Qué está en juego implica una reflexión en el presente situado, una reflexión sobre lo que se está jugando aquí y ahora. Una reflexión que, sin embargo, a la vez excede esos marcos temporales ‒cuando desconoce la autorreferencialidad de la época‒ y recrea sus límites, si es que resulta comprensible para otros (y se muestra, por tanto, pese a toda pretendida radicalidad, una variación de esa racionalidad de la que es deudora). Una reflexión que no tiene por qué aludir con literalidad a eso que se está jugando, aunque lo rodee todo el tiempo en su opacidad.

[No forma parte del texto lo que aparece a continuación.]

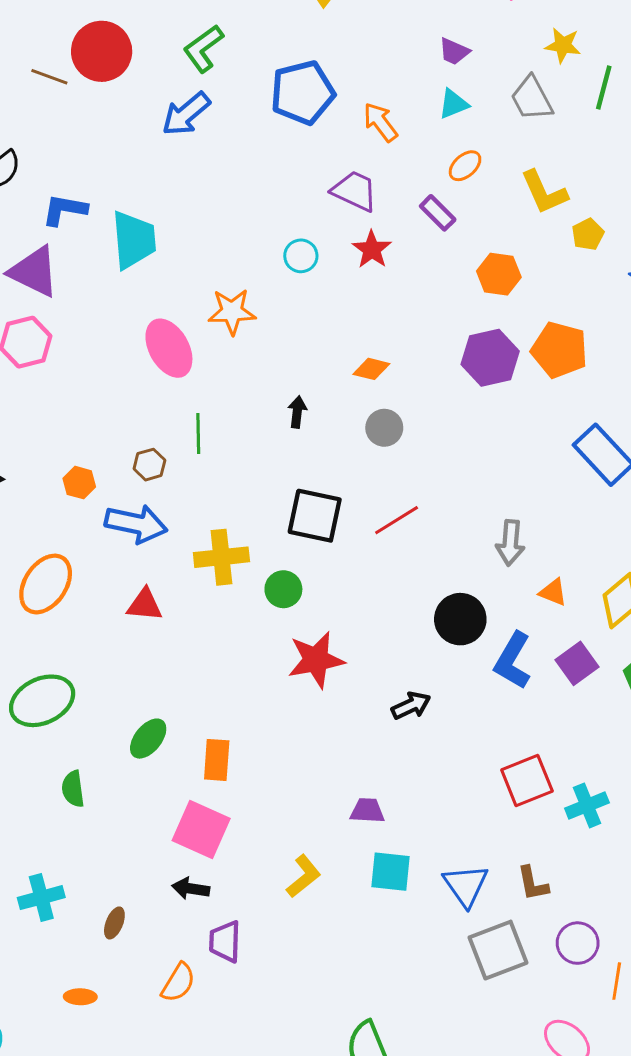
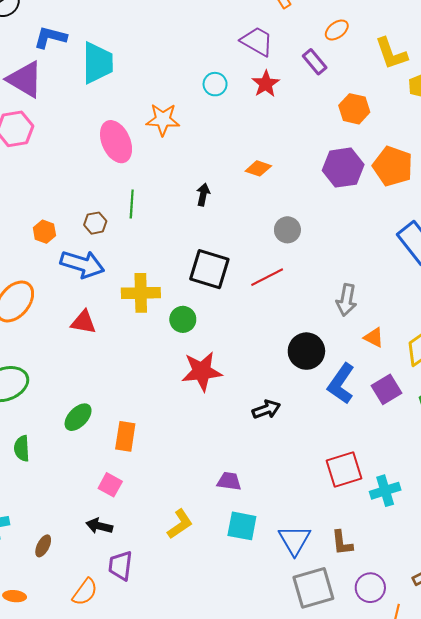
gray circle: (384, 428) -> (287, 230), moved
pink square: (201, 830) -> (110, 485), size x0.6

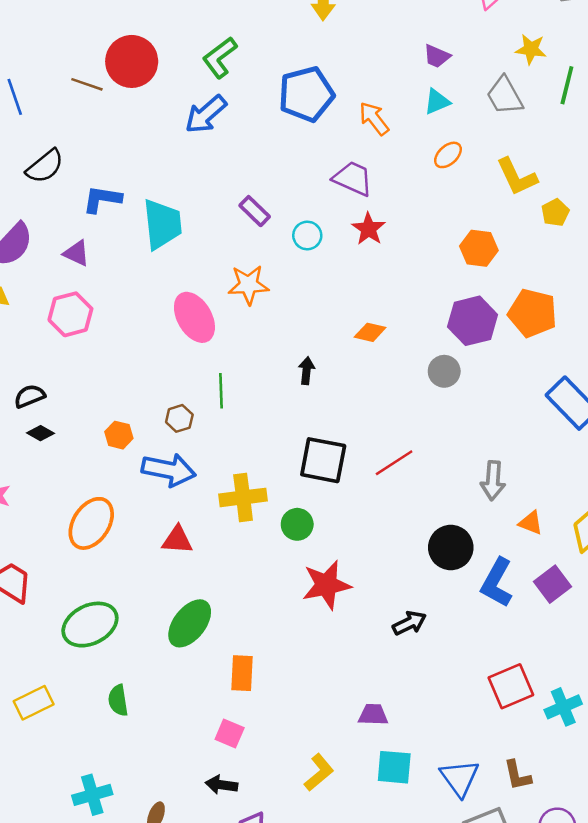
purple rectangle: (315, 62) -> (255, 211), moved
purple triangle: (25, 79) -> (76, 253), size x0.6
gray circle: (287, 230) -> (444, 371), moved
green ellipse: (78, 417) -> (190, 623), moved, size x1.4

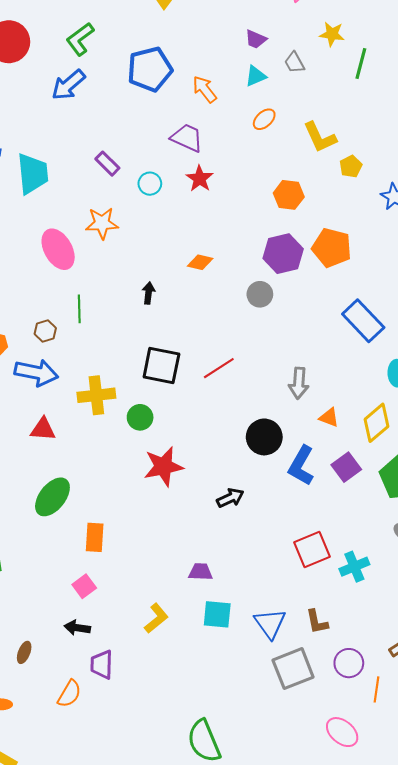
gray trapezoid: (505, 96) -> (294, 63), moved, size x0.7
pink square: (230, 734) -> (84, 586), turned 30

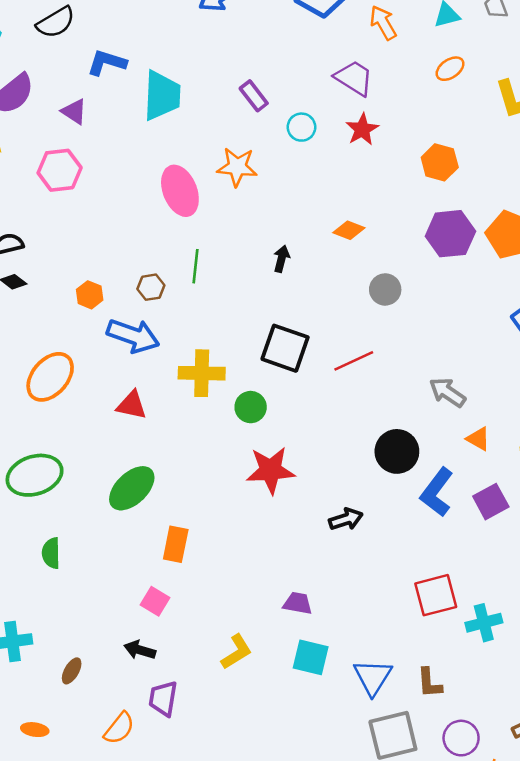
orange hexagon: (289, 195) -> (440, 162), moved
gray circle: (260, 294) -> (385, 289), moved
gray arrow: (299, 383) -> (447, 392), turned 112
pink square: (84, 586) -> (155, 601), turned -30

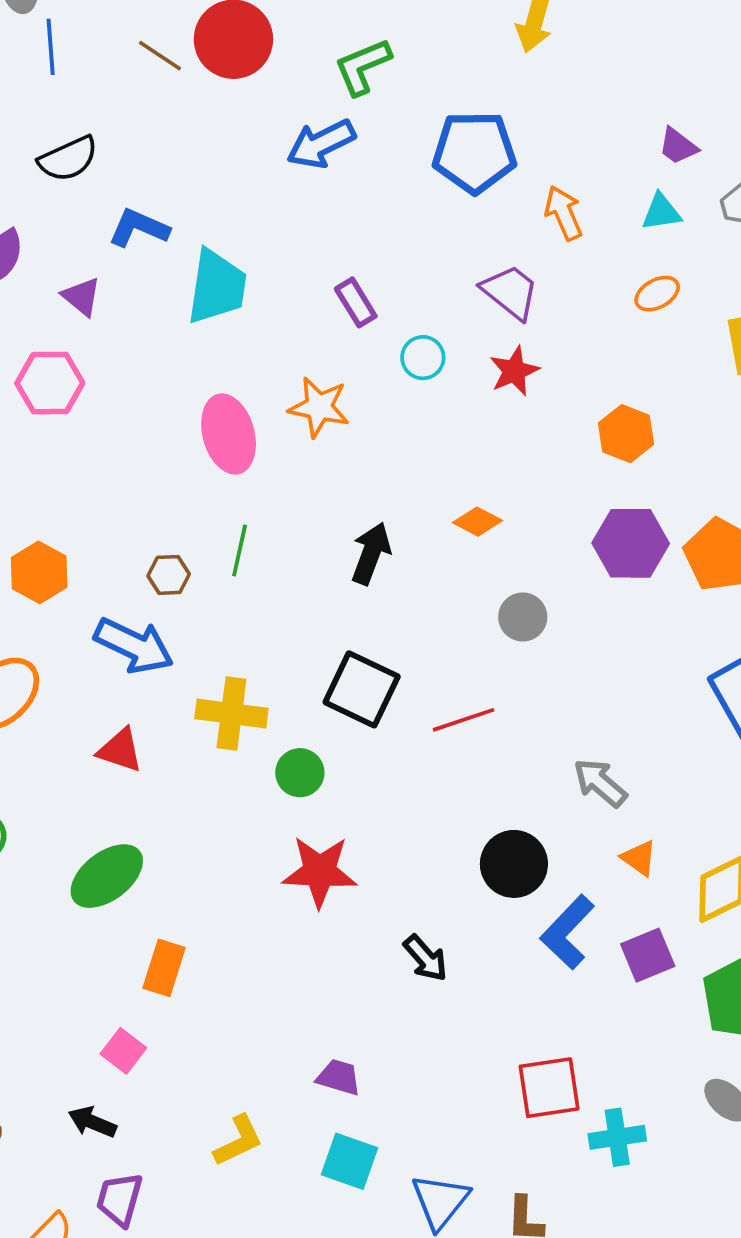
black arrow: (281, 259) -> (371, 553), size x1.5
orange hexagon: (90, 295) -> (39, 572), moved, size x1.4
black arrow: (346, 519) -> (426, 958), turned 60

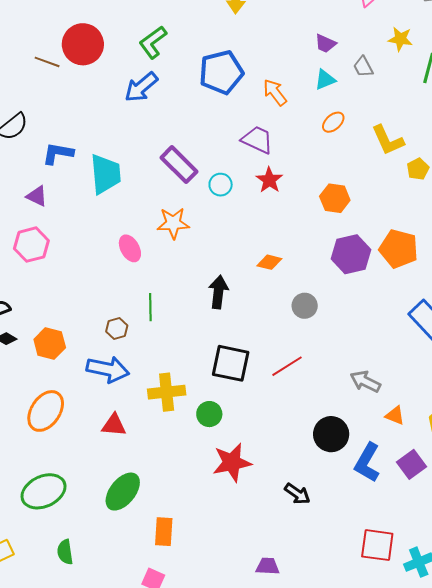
purple rectangle: (356, 302) -> (179, 165), size x1.5
pink ellipse: (229, 434) -> (130, 248), size x0.7
red square: (549, 1088) -> (377, 545), turned 30

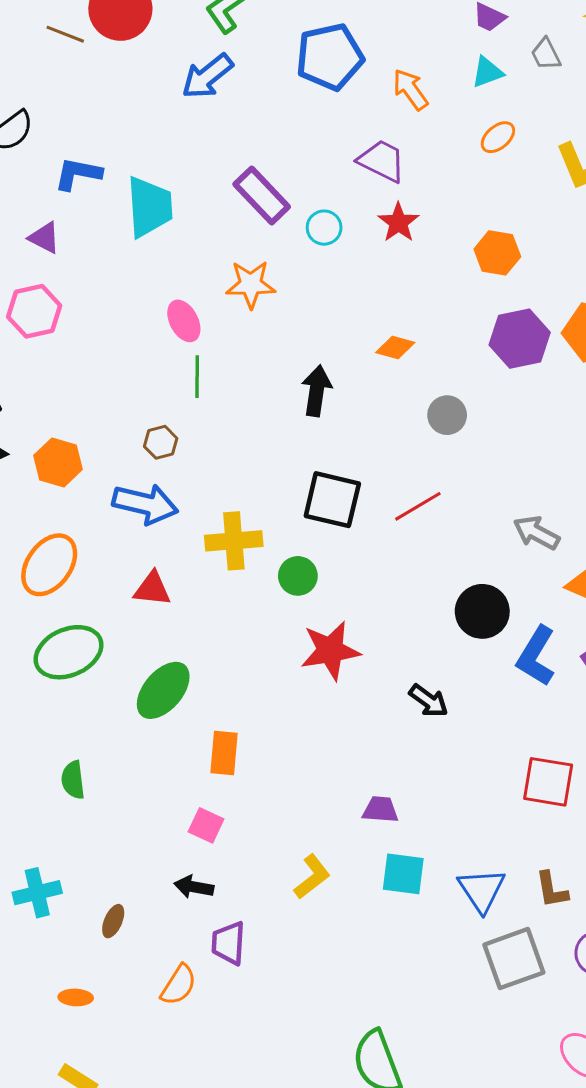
green line: (150, 307) -> (197, 377), moved
green ellipse: (44, 491) -> (69, 652), moved

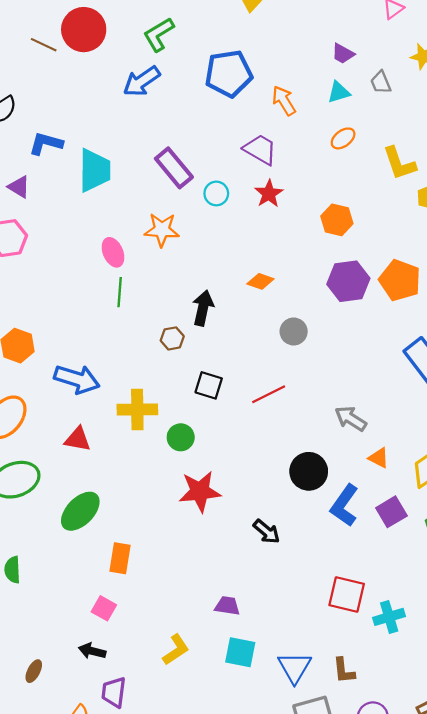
brown hexagon: (161, 442) -> (172, 338), moved
black square: (332, 500) -> (209, 385), size x0.7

Como todo juego, este también conlleva reglas y supone otros jugadores. Tanto el juego de lenguaje de la teoría política como el juego de aquello que está en juego (lo que sería, su “objeto”) suponen la pluralidad de jugadores y la posibilidad indefinida de su reapertura. Son juegos que implican reglas y saberes añejos sobre sus obediencias y transgresiones. Si se logra poner en palabras impropias el qué está en juego, no se hace entonces una descripción, como querría la ciencia, ni se dictan técnicas, ni se escriben propedéuticas, sino que se recrean puntos de vista públicamente reconocibles, cargados de esquemas valorativos, lo quieran o no. Son puntos de vista que atizan el juego.

Los que comprenden qué se hace cuando esto se hace (y sean los que comprenden muchos o pocos, más o menos letrados), reconocen, cuando escuchan, que hay allí saber, prejuicio, historicidad, forma, deformación y forzamiento, respecto de algo que involucra a muchos de los que viven juntos, respecto de algo que es relevante para esos y, por tanto, acuciante más allá de los ámbitos y de las fronteras en que se predica ese discurso. Esas fronteras ‒tanto más vulnerables y tanto más artificiales cuando el contexto pone en el centro lo político‒, garantizan que el decir, dentro de las tranqueras de la “disciplina”, de sus modas y de sus jergas, no sea del todo riesgoso.


  1. “Grupo de estudios críticos sobre la modernidad política temprana”-Instituto de Investigaciones “Gino Germani”-FSoC-UBA – http://goo.gl/DCMHyg.
  2. H. Meschonnic, Un golpe bíblico en la filosofía. Buenos Aires, Ediciones Lilmod, 2007, p. 13.
  3. Ver https://goo.gl/KkxAGD.
  4. F. Bacon, De la preeminencia de las letras, Madrid, Imprenta de Aznar, 1802, p. 97.
  5. F. Ludueña Romandini, H.P. Lovecraft. La disyunción en el Ser, Buenos Aires, Hecho atómico, 2013, pp. 10-13.
  6. M. Foucault, Historia de la sexualidad I, Buenos Aires, Siglo XXI, 2002, pp. 173-174.